In the preface to the book, Editor to Author: The Letters of Maxwell E. Perkins, the legendary book editor is quoted as saying: “You can tell more about a writer by listening to him than by reading something he wrote.”
Perkins dealt mostly with fiction writers, which may be why that seems so at odds with what I found working with writers. Early on as an editor, I got burned time after time by relying too much on how well a writer talked about a story. After paying too many kill fees, I learned to talk with prospective writers but then read what they previously had written before saying yes to a story.
Wondering if other magazine editors had similar experiences, I asked: “When dealing with writers, did you focus mostly on what they had written versus how well they talked about a story?”
From Ed Kosner, who edited Newsweek, New York, Esquire, and the New York Daily News:
“I only cared about how they wrote. Over the years, I worked with writers who were frighteningly articulate and others who could hardly describe what they wanted to do. Some of the big talkers were pedestrian writers and some of the mumblers wrote like a dream.

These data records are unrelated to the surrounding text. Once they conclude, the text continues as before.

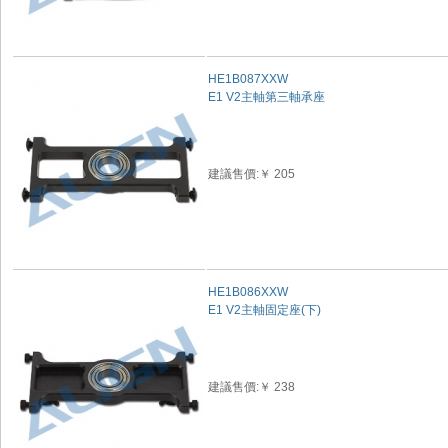
HE1B087XXW
E1 V2主軸第三軸承座
建議售價:￥ 205
HE1B086XXW
E1 V2主軸固定座(下)
建議售價:￥ 238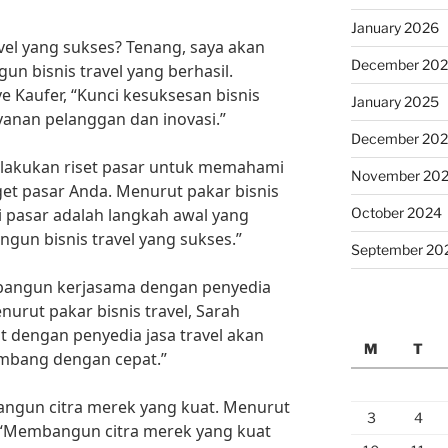
January 2026
vel yang sukses? Tenang, saya akan
December 20
 bisnis travel yang berhasil.
e Kaufer, “Kunci kesuksesan bisnis
January 2025
yanan pelanggan dan inovasi.”
December 20
lakukan riset pasar untuk memahami
November 20
et pasar Anda. Menurut pakar bisnis
October 2024
i pasar adalah langkah awal yang
un bisnis travel yang sukses.”
September 20
mbangun kerjasama dengan penyedia
nurut pakar bisnis travel, Sarah
t dengan penyedia jasa travel akan
M
T
mbang dengan cepat.”
angun citra merek yang kuat. Menurut
3
4
, “Membangun citra merek yang kuat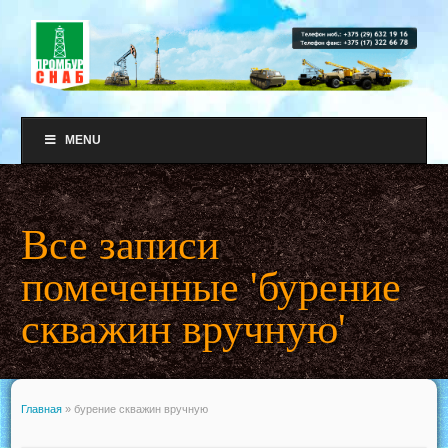
MENU
Все записи
помеченные 'бурение
скважин вручную'
Главная
»
бурение скважин вручную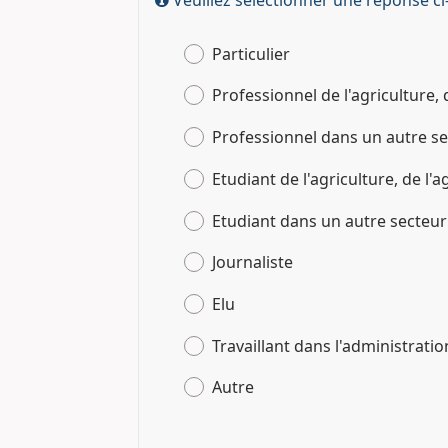
Particulier
Professionnel de l'agriculture, 
Professionnel dans un autre s
Etudiant de l'agriculture, de l'a
Etudiant dans un autre secteur
Journaliste
Elu
Travaillant dans l'administratio
Autre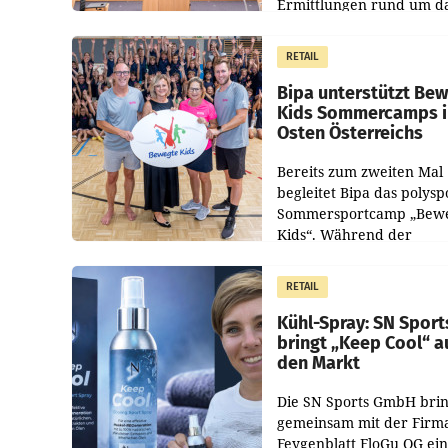
Ermittlungen rund um d
Ableben des Ex-Sektions
im Justizministerium, Chr
RETAIL
Pilnacek, auf sensible
Bipa unterstützt Be
Kids Sommercamps 
Osten Österreichs
Bereits zum zweiten Mal
begleitet Bipa das polysp
Sommersportcamp „Bew
Kids“. Während der
Campwochen in den Mon
Juli und August versorgt
RETAIL
Unternehmen Kinder so
Kühl-Spray: SN Sport
bringt „Keep Cool“ a
den Markt
Die SN Sports GmbH brin
gemeinsam mit der Firm
Feygenblatt FloGu OG ei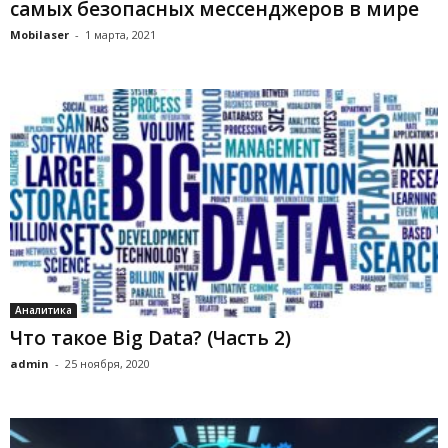
самых безопасных мессенджеров в мире
Mobilaser
-
1 марта, 2021
Аналитика
Что такое Big Data? (Часть 2)
admin
-
25 ноября, 2020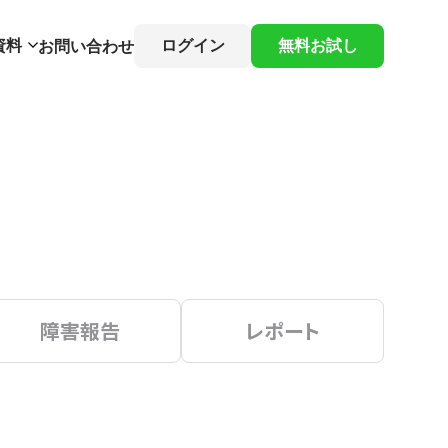
資料
ログイン
無料お試し
お問い合わせ
障害報告
レポート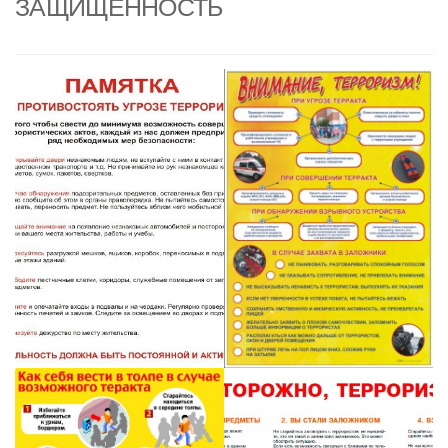
ЗАЩИЩЕННОСТЬ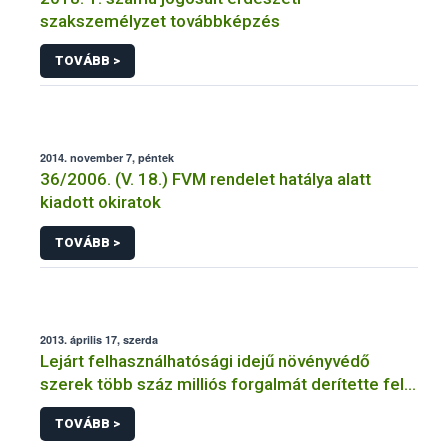
szakszemélyzet továbbképzés
TOVÁBB >
2014. november 7, péntek
36/2006. (V. 18.) FVM rendelet hatálya alatt
kiadott okiratok
TOVÁBB >
2013. április 17, szerda
Lejárt felhasználhatósági idejű növényvédő
szerek több száz milliós forgalmát derítette fel a
NÉBIH
TOVÁBB >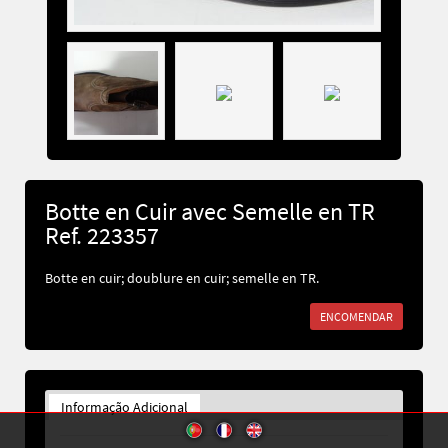
Botte en Cuir avec Semelle en TR
Ref. 223357
Botte en cuir; doublure en cuir; semelle en TR.
ENCOMENDAR
Informação Adicional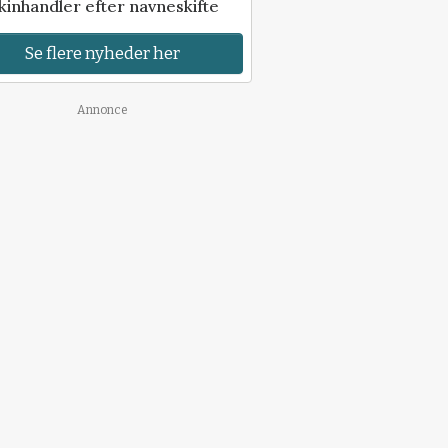
inhandler efter navneskifte
Se flere nyheder her
Annonce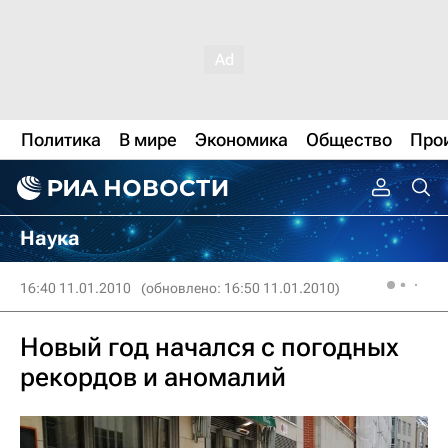
Политика
В мире
Экономика
Общество
Про
Наука
16:40 11.01.2010
(обновлено: 16:50 11.01.2010)
Новый год начался с погодных
рекордов и аномалий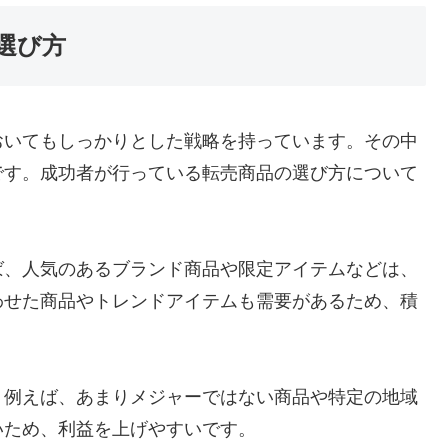
選び方
おいてもしっかりとした戦略を持っています。その中
です。成功者が行っている転売商品の選び方について
ば、人気のあるブランド商品や限定アイテムなどは、
わせた商品やトレンドアイテムも需要があるため、積
。例えば、あまりメジャーではない商品や特定の地域
いため、利益を上げやすいです。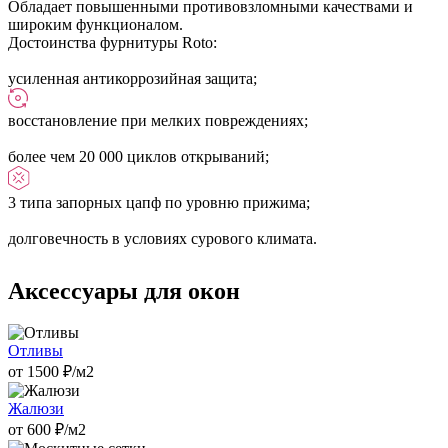
Обладает повышенными противовзломными качествами и
широким функционалом.
Достоинства фурнитуры Roto:
усиленная антикоррозийная защита;
восстановление при мелких повреждениях;
более чем 20 000 циклов открываний;
3 типа запорных цапф по уровню прижима;
долговечность в условиях сурового климата.
Аксессуары для окон
Отливы
от
1500
₽/м2
Жалюзи
от
600
₽/м2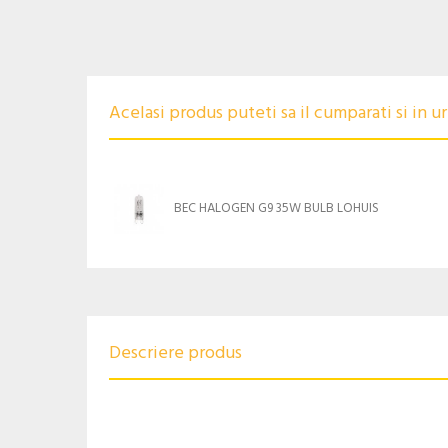
Acelasi produs puteti sa il cumparati si in 
BEC HALOGEN G9 35W BULB LOHUIS
Descriere produs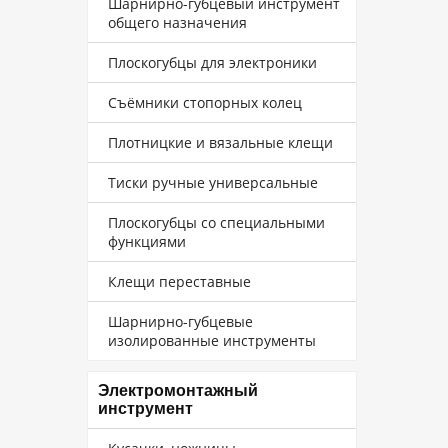
Шарнирно-губцевый инструмент
общего назначения
Плоскогубцы для электроники
Съёмники стопорных колец
Плотницкие и вязальные клещи
Тиски ручные универсальные
Плоскогубцы со специальными
функциями
Клещи переставные
Шарнирно-губцевые
изолированные инструменты
Электромонтажный
инструмент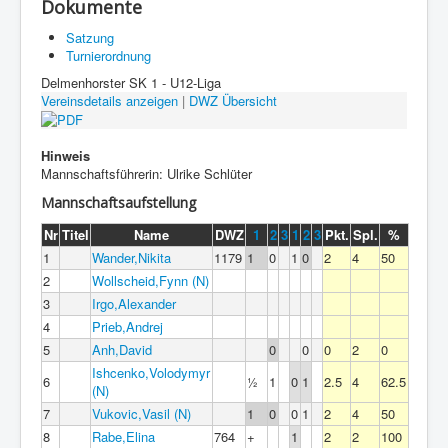
Dokumente
Satzung
Turnierordnung
Delmenhorster SK 1 - U12-Liga
Vereinsdetails anzeigen
|
DWZ Übersicht
Hinweis
Mannschaftsführerin: Ulrike Schlüter
Mannschaftsaufstellung
Nr
Titel
Name
DWZ
1
2
3
1
2
3
Pkt.
Spl.
%
1
Wander,Nikita
1179
1
0
1
0
2
4
50
2
Wollscheid,Fynn (N)
3
Irgo,Alexander
4
Prieb,Andrej
5
Anh,David
0
0
0
2
0
Ishcenko,Volodymyr
6
½
1
0
1
2.5
4
62.5
(N)
7
Vukovic,Vasil (N)
1
0
0
1
2
4
50
8
Rabe,Elina
764
+
1
2
2
100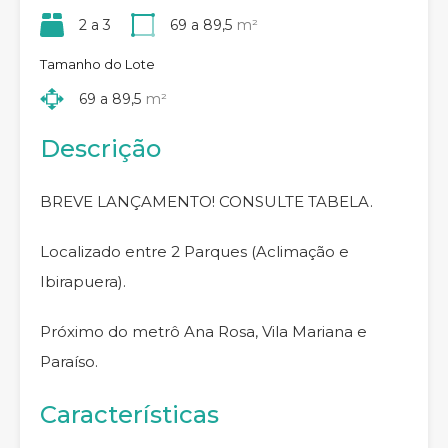
2 a 3
69 a 89,5
m²
Tamanho do Lote
69 a 89,5
m²
Descrição
BREVE LANÇAMENTO! CONSULTE TABELA.
Localizado entre 2 Parques (Aclimação e
Ibirapuera).
Próximo do metrô Ana Rosa, Vila Mariana e
Paraíso.
Características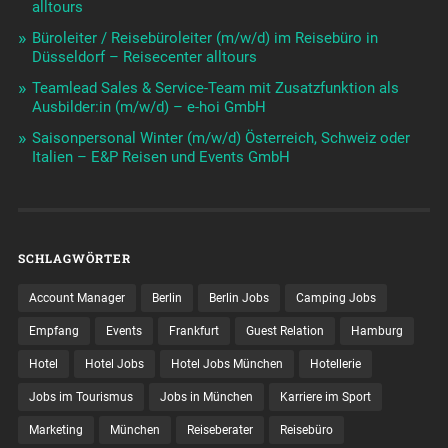
alltours
Büroleiter / Reisebüroleiter (m/w/d) im Reisebüro in
Düsseldorf – Reisecenter alltours
Teamlead Sales & Service-Team mit Zusatzfunktion als
Ausbilder:in (m/w/d) – e-hoi GmbH
Saisonpersonal Winter (m/w/d) Österreich, Schweiz oder
Italien – E&P Reisen und Events GmbH
SCHLAGWÖRTER
Account Manager
Berlin
Berlin Jobs
Camping Jobs
Empfang
Events
Frankfurt
Guest Relation
Hamburg
Hotel
Hotel Jobs
Hotel Jobs München
Hotellerie
Jobs im Tourismus
Jobs in München
Karriere im Sport
Marketing
München
Reiseberater
Reisebüro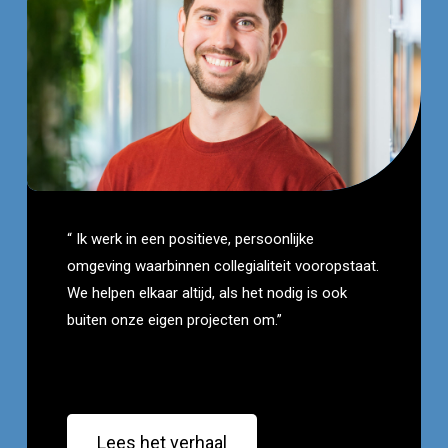
“ Ik werk in een positieve, persoonlijke
omgeving waarbinnen collegialiteit vooropstaat.
We helpen elkaar altijd, als het nodig is ook
buiten onze eigen projecten om.”
Lees het verhaal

“Whether they were talkers or monosyllabic, the one thing I hated to hear when someone turned in a story was, ‘I love this piece’—which almost always meant it was overwritten or self-indulgent. The pieces handed in diffidently were invariably the better ones.”
From Dick Babcock, an editor at New York, then editor of Chicago for 20 years, now a j-school teacher and novelist:
“I’m with you exactly. Let me see something in type. I grew to be wary of people who talked a great game—it was as if they were so busy gassing on that they didn’t have time for hard reporting.
“I find it very odd that Perkins had an opposite reaction. I’m sure it has to do with the fiction/nonfiction divide, but there still seems to be a chasm between the ease of gabbing away and the discipline of putting words in careful, thoughtful order in written sentences.”
As for not trusting great talkers, Phil Merrill, the longtime publisher of the Washingtonian, often had worked in government and he liked to say: “The most dangerous people in Washington are bright, charming, and articulate but with very bad judgment.”